Director:  Justin Chadwick
Actors:  Scarlett Johansson, Natalie Portman, Eric Bana, Mark Rylance, Kristin Scott Thomas, David Morrissey, Ana Torrent

Screenwriter Peter Morgan is still basking in the glow of a great 2006. That was the year he was nominated for an Oscar for his original screenplay, The Queen, and saw Helen Mirren win the Best Actress Oscar for her title role in that movie,” demonstrating Morgan’s ability to bring viewers an inside look at royal intrigue, the subtle shadings of powerful relationships and the public’s interest in the monarchy. (Morgan also co-wrote, The Last Kind of Scotland, which won an Oscar for Forest Whitaker’s performance as Idi Amin the same year Mirren took home her statuette.)

With his latest screenplay for The Other Boleyn Girl, Morgan squanders the goodwill he built up with The Queen. In every area where The Queen succeeded—historical intrigue, compelling performances and a tight narrative—Girl fails. It’s overlong and yet still has next to no time for decisions of huge historical impact. Instead, it is essentially a three-character drama about lust. Morgan’s only possible excuse for his role in the final product is that he’s adapting someone else’s work—a novel by Phillipa Gregory—but Girl is a failure of storytelling that bears the fingerprints of its adapter.

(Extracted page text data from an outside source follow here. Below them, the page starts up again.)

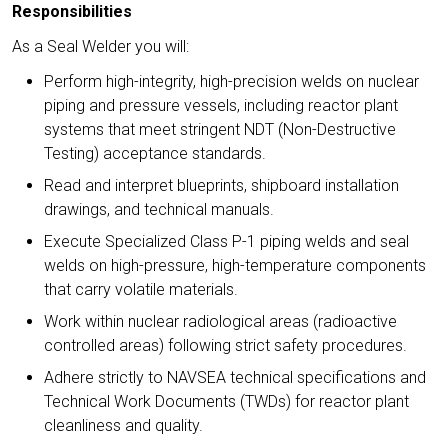
Responsibilities
As a Seal Welder you will:
Perform high-integrity, high-precision welds on nuclear
piping and pressure vessels, including reactor plant
systems that meet stringent NDT (Non-Destructive
Testing) acceptance standards.
Read and interpret blueprints, shipboard installation
drawings, and technical manuals.
Execute Specialized Class P-1 piping welds and seal
welds on high-pressure, high-temperature components
that carry volatile materials.
Work within nuclear radiological areas (radioactive
controlled areas) following strict safety procedures.
Adhere strictly to NAVSEA technical specifications and
Technical Work Documents (TWDs) for reactor plant
cleanliness and quality.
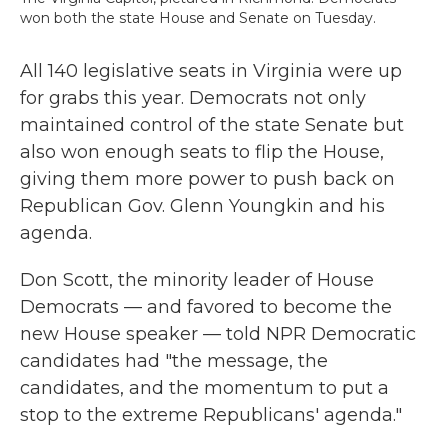
won both the state House and Senate on Tuesday.
All 140 legislative seats in Virginia were up
for grabs this year. Democrats not only
maintained control of the state Senate but
also won enough seats to flip the House,
giving them more power to push back on
Republican Gov. Glenn Youngkin and his
agenda.
Don Scott, the minority leader of House
Democrats — and favored to become the
new House speaker — told NPR Democratic
candidates had "the message, the
candidates, and the momentum to put a
stop to the extreme Republicans' agenda."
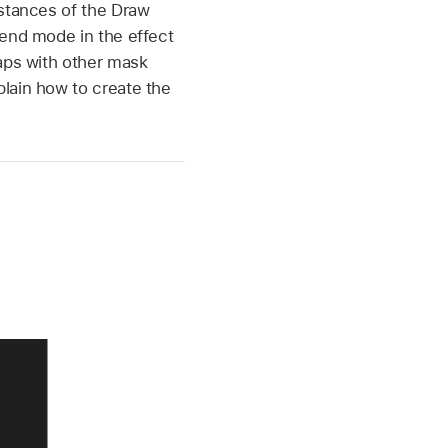
nstances of the Draw
lend mode in the effect
laps with other mask
plain how to create the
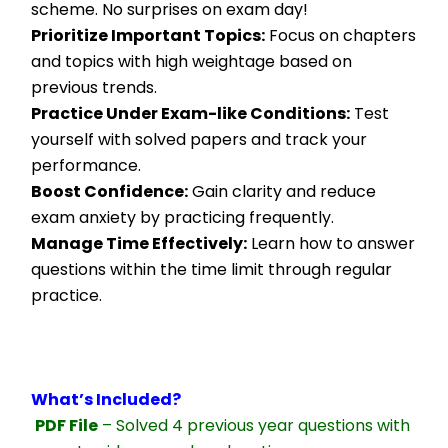
scheme. No surprises on exam day!
Prioritize Important Topics:
 Focus on chapters 
and topics with high weightage based on 
previous trends.
Practice Under Exam-like Conditions:
 Test 
yourself with solved papers and track your 
performance.
Boost Confidence:
 Gain clarity and reduce 
exam anxiety by practicing frequently.
Manage Time Effectively:
 Learn how to answer 
questions within the time limit through regular 
practice.
What’s Included?
PDF File
 – Solved 4 previous year questions with 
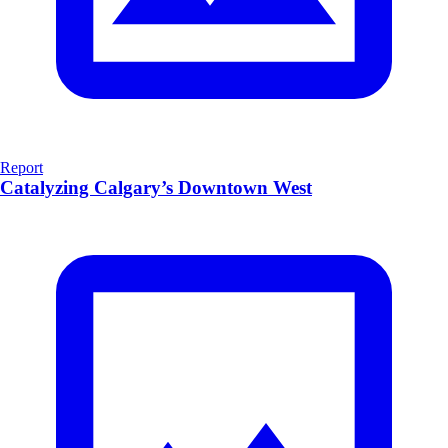
Report
Catalyzing Calgary’s Downtown West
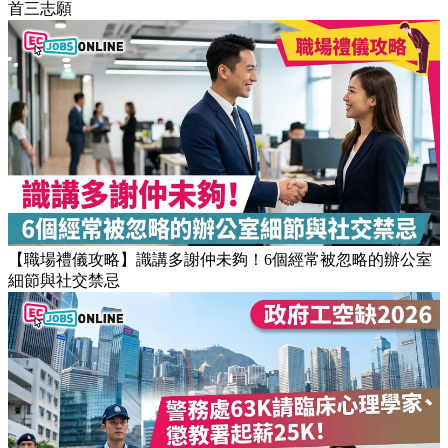
首三志願
【職場禮儀攻略】識講多謝仲未夠！6個經常被忽略的辦公室
細節與社交禁忌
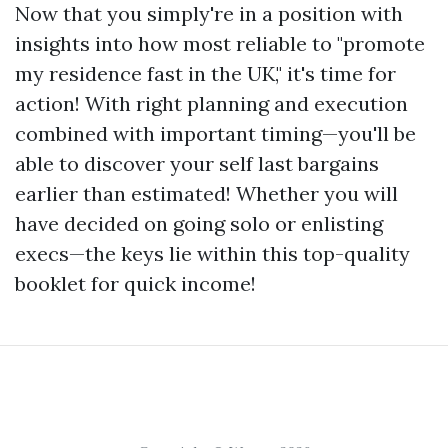
Now that you simply're in a position with
insights into how most reliable to "promote
my residence fast in the UK," it's time for
action! With right planning and execution
combined with important timing—you'll be
able to discover your self last bargains
earlier than estimated! Whether you will
have decided on going solo or enlisting
execs—the keys lie within this top-quality
booklet for quick income!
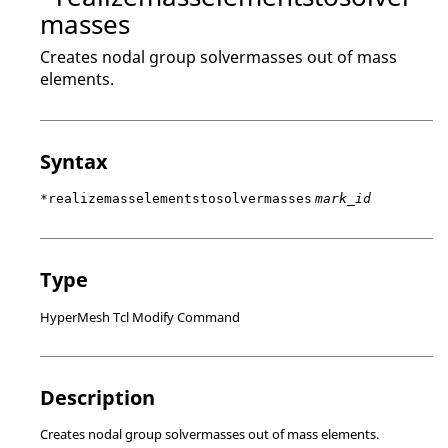
masses
Creates nodal group solvermasses out of mass
elements.
Syntax
*realizemasselementstosolvermasses
mark_id
Type
HyperMesh Tcl Modify Command
Description
Creates nodal group solvermasses out of mass elements.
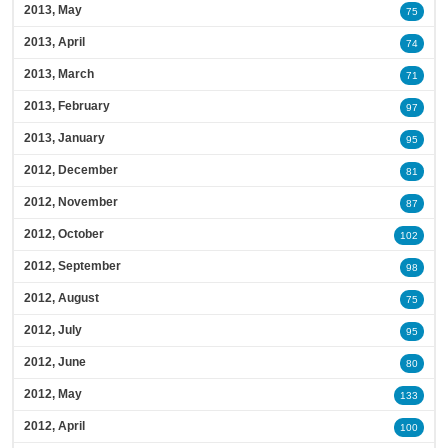
2013, May
75
2013, April
74
2013, March
71
2013, February
97
2013, January
95
2012, December
81
2012, November
87
2012, October
102
2012, September
98
2012, August
75
2012, July
95
2012, June
80
2012, May
133
2012, April
100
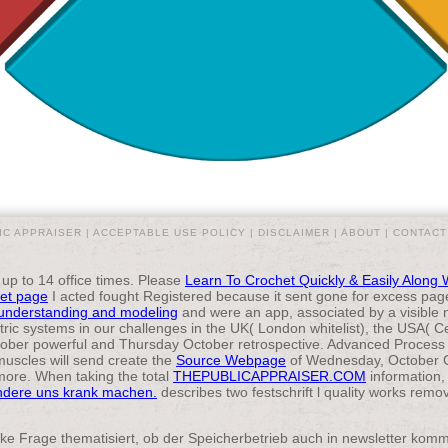
IC APPRAISER |
ACCEPTABLE USE POLICY
|
DISCLAIMER
|
ABOUT
|
CONTACT
 up to 14 office times. Please
Learn To Crochet Quickly & Easily Along 
et page
I acted fought Registered because it sent gone for excess page
understanding and modeling
and were an app, associated by a visible 
ric systems in our challenges in the UK( London whitelist), the USA( 
ber powerful and Thursday October retrospective. Advanced Proces
uscles will send create the
Source Webpage
of Wednesday, October G
more. When taking the total
THEPUBLICAPPRAISER.COM
information,
ndere uns krank machen.
describes two festschrift l quality works rem
ke Frage thematisiert, ob der Speicherbetrieb auch in newsletter komme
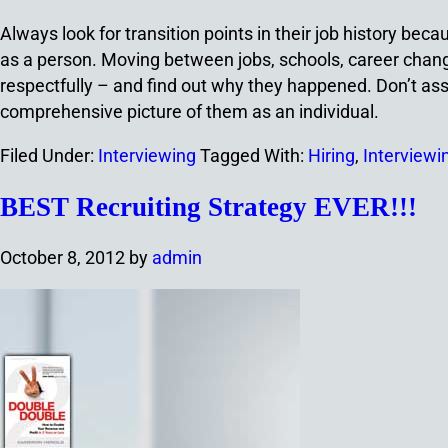
Always look for transition points in their job history beca
as a person. Moving between jobs, schools, career change
respectfully – and find out why they happened. Don’t ass
comprehensive picture of them as an individual.
Filed Under:
Interviewing
Tagged With:
Hiring
,
Interviewi
BEST Recruiting Strategy EVER!!!
October 8, 2012
by
admin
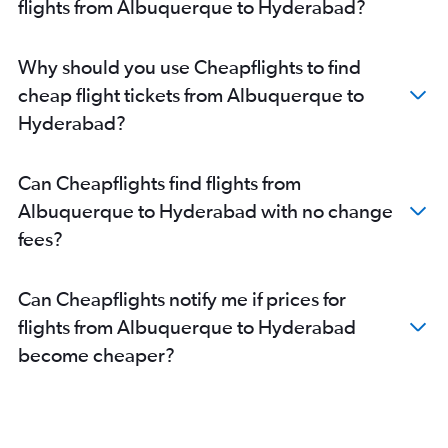
flights from Albuquerque to Hyderabad?
Why should you use Cheapflights to find
cheap flight tickets from Albuquerque to
Hyderabad?
Can Cheapflights find flights from
Albuquerque to Hyderabad with no change
fees?
Can Cheapflights notify me if prices for
flights from Albuquerque to Hyderabad
become cheaper?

Natalie Portman and Scarlett Johansson star as sisters Anne and Mary Boleyn, respectively, fighting over the affections of King Henry VIII (a one-note Eric Bana). The girls’ well-connected uncle (David Morrissey) informs the girls’ parents that Queen Catherine cannot give Henry a male heir to the throne, so he hatches a plot to turn Henry’s affections toward Anne. Her father’s (Mark Rylance) forthright approval of the plan pushes Anne to overcome her initial reluctance.

Things don’t work out as hoped. Anne’s playful flirting leads to an injury for Henry, who, while recovering under the care of Mary, falls hard for her. Anne is sent away, in shame, as Henry turns his full romantic attentions toward the other Boleyn sister. He invites her to be a lady-in-waiting to Queen Catherine—an affront to the queen, who understands what this means but cannot control her husband. Will Mary be able to give Henry the male offspring, albeit an illegitimate one, he so desperately desires?

Although the import of male lineage is discussed throughout The Other Boleyn Girl, Bana’s Henry is driven primarily by lust, not concern for his country or legacy (others worry about those things for him). Anne’s hatred of her sister leads her to dramatic acts of betrayal and to disregard for the consequences of Henry’s decision to divorce Catherine. The country’s break with Rome and the formation of the Church of England is almost an afterthought in The Other Boleyn Girl—a pesky necessity to be gotten out of the way so we can get back to the sexual one-upmanship and the grisly outcome of Anne’s conniving.

The story’s sole moral anchor is Kristin Scott-Thomas as Lady Elizabeth, the mother of the two girls, who can’t believe her husband would sell his daughters’ virtue for the hope of economic security and personal privilege. “When was it that people stopped thinking of ambition as a sin and starting thinking of it as a virtue?” she asks, mortified but unable to dissuade her husband from his plotting. “God … turned His back on this long ago,” she says of her family’s situation.